Thursday, December 22, 2011

Roman Polanski: The Animal Within (Carnage)

Foster, Reilly, Waltz, Winslet, Carnage, Sony Pictures Classics, 2011.


The inexplicable behavior of human beings has motivated the psychological bent on theater and ultimately the cinema in our time. Yasmina Reza's bourgeoisie character breakdown, God of Carnage became the toast of stages coast to international coast. Roman Polanski would seem an odd choice for the film version of her WASPy bitch-fest. On second thought, at this stage in his uncompromising career, Polanski can do whatever he wants and make it work seamlessly.

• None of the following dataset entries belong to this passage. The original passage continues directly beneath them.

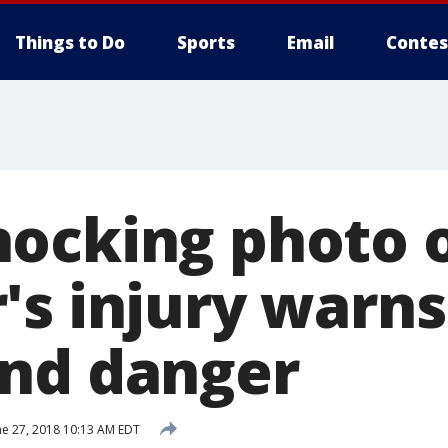
Things to Do
Sports
Email
Contes
ocking photo 
's injury warns
nd danger
ne 27, 2018 10:13 AM EDT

Two differing sets of parents meet up at the apartment of one to settle the playground fistfight of their young sons. In essence a claustrophobic chamber piece wherein differing approaches to parenting and life in general are skewed through heated dialogue, Polanski transports the action from Paris to Brooklyn, where he and Reza  dissolve in their intentions and we are offered an aptly vicious portrayal of American hypocrisy. At 80 minutes, it is the director's most brisk picture, while the heated monologues and ranting arguments feel no less important than the pleas of his unforgettable protagonists in The Pianist and Oliver Twist.

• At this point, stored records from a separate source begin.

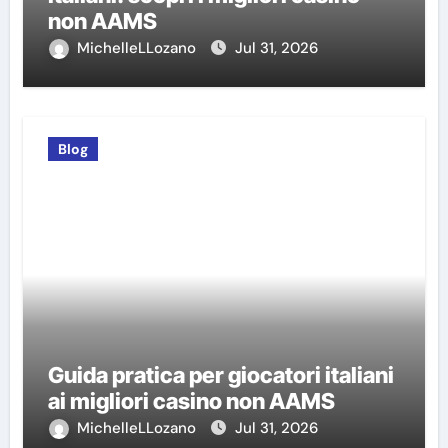
non AAMS
MichelleLLozano
Jul 31, 2026
Blog
Guida pratica per giocatori italiani
ai migliori casino non AAMS
MichelleLLozano
Jul 31, 2026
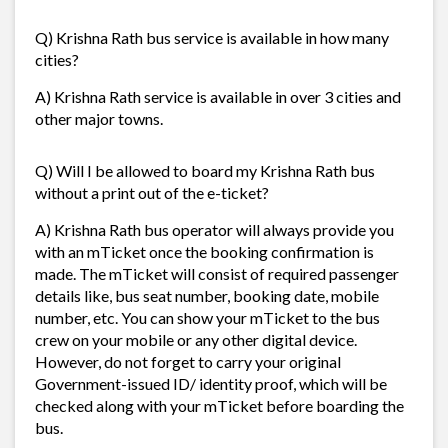
Q) Krishna Rath bus service is available in how many
cities?
A) Krishna Rath service is available in over 3 cities and
other major towns.
Q) Will I be allowed to board my Krishna Rath bus
without a print out of the e-ticket?
A) Krishna Rath bus operator will always provide you
with an mTicket once the booking confirmation is
made. The mTicket will consist of required passenger
details like, bus seat number, booking date, mobile
number, etc. You can show your mTicket to the bus
crew on your mobile or any other digital device.
However, do not forget to carry your original
Government-issued ID/ identity proof, which will be
checked along with your mTicket before boarding the
bus.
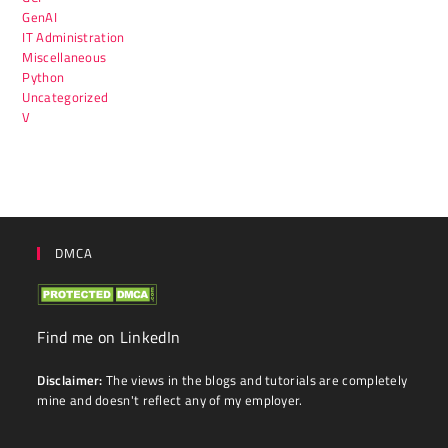
GenAI
IT Administration
Miscellaneous
Python
Uncategorized
V
DMCA
Find me on LinkedIn
Disclaimer:
The views in the blogs and tutorials are completely
mine and doesn't reflect any of my employer.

In collaboration with master cameraman Pawel Edelman and master composer Alexandre Desplat, and his uncannily gifted cast, Polanski has crafted a singular dark comedy experience which functions both as a conundrum of performance vs. experience and a ballsy little film experiment, a stylistic watershed. Class conflict, wage disparity, the shallow elite, stateside living room subterfuge all combine into a richly savage attack that could have been made by an uncommonly astute 25 year-old.

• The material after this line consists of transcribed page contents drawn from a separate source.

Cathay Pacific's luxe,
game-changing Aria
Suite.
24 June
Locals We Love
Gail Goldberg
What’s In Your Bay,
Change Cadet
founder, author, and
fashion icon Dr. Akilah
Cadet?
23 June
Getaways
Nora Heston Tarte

Jodie Foster, Kate Winslet, John C. Reilly and Christoph Waltz all do some of their most vital work here. Foster and Reilly especially stand out, her uptight Liberal neuroses bristling brilliantly with his fed up, shouting schlub. Foster flies off the handle into a hysteria heretofore unseen, and Reilly's snapping comebacks straddle the line between hilarity and awkwardness sublimely. Winslet and Waltz are both excellent as well, nailing the stand-offish, milquetoast ennui of east coast inanity. All four locate their characters' hearts, but it's their equal prejudices that we will remember. Polanski's final masterstroke is to make us laugh so heartily while acknowledging the animal within us all.